Cara B de la pandemia: vuelta al epicentro de la despoblación con teletrabajo

Zamora, 24 ene (EFE).- Aunque ínfima comparada con los grandes males que ha traído consigo, la pandemia de coronavirus también ha tenido una cara B positiva con el regreso, gracias al teletrabajo, de personas que en su día se vieron obligadas a abandonar el territorio español considerado el epicentro de la despoblación.

Zamora, la provincia que encabeza la clasificación de pérdida de población en España, no ha visto mejorados sus datos en el último año pero al menos ha anotado ejemplos del fenómeno contrario, de zamoranos que han vuelto a su tierra tras vivir fuera gracias a las posibilidades que les ha brindado la implantación del teletrabajo.

Adrián Fernández Nafría lleva en Zamora desde mediados de marzo y realiza desde su casa la labor de desarrollador de macrodatos que antes efectuaba desde la sede en Madrid de BI Geek, una empresa especializada en tecnologías de inteligencia empresarial.

Su caso es especialmente significativo porque ya tenía billete para trasladarse a la filial mexicana de esa consultoría tecnológica cuando comenzó el estado de alarma y en vez de ello acabó en la ciudad del Duero.

“Con los 500 euros que en Madrid pagas por una habitación en un piso compartido, en Zamora te alquilas una casa”, ha declarado a Efe, para hacer hincapié en el aspecto económico que, junto a la calidad de vida de moverse a pie para ir a cualquier parte, son dos de las ventajas de regresar a su ciudad.

Con ellas como principal atractivo, la provincia que más población ha perdido en el último año (1,13%), en la última década (12,16%) y en lo que va de siglo (15,7%), según datos del INE, espera amortiguar la caída demográfica con el regreso de teletrabajadores.

Para ello es importante que las empresas confíen en esa fórmula laboral y aprovechen ventajas como la posibilidad de captar talento fuera, según ha expuesto el director de BI Geek, Víctor Derciano, que ha impulsado acuerdos con las universidades de Castilla y León para acoger alumnos en prácticas que en un futuro puedan trabajar desde su ciudad de origen.

Entre los que han vuelto a Zamora también figura Alberto Blanco, que tras estudiar Empresariales en Salamanca se vio obligado a salir de Castilla y León para conseguir un puesto de trabajo acorde a su formación y acabó en el departamento de contabilidad de una financiera de Madrid.

A él siempre le había gustado vivir en Zamora y su pareja, con la que va a tener un hijo dentro de tres meses, reside en la capital zamorana, por lo que estuvo encantado cuando al inicio de la pandemia en su empresa implantaron el teletrabajo de forma generalizada.

Unos meses antes del coronavirus ya le habían dado la posibilidad de trabajar desde casa dos días a la semana y con el estado de alarma comprobaron que el sistema funcionaba incluso sin ir ningún día por la sede laboral y “los números de este año han sido incluso mejores”, ha comentado.

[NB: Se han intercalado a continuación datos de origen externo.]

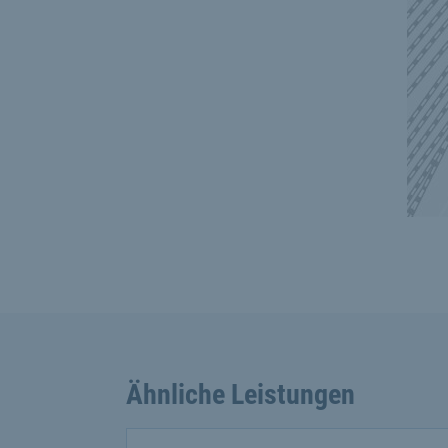
Ähnliche Leistungen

Por ello, en un futuro le darán la opción de continuar con ese modelo laboral y sólo volverá a Madrid “para reuniones y cosas puntuales”, ha explicado.

Sin embargo, en esos viajes esporádicos existe el escollo de que, aunque el AVE sitúa a Zamora a una hora y cuarto de Madrid, el horario impide llegar antes de las once de la mañana a la estación de Chamartín ni regresar más tarde de las seis y media de la tarde.

De ahí, que ciudadanos e instituciones zamoranas hayan reclamado, como un pilar imprescindible para el asentamiento poblacional, la recuperación del denominado “tren madrugador” que existía antes de la pandemia, que salía a primera hora de la mañana de Zamora y era el último en volver desde Madrid.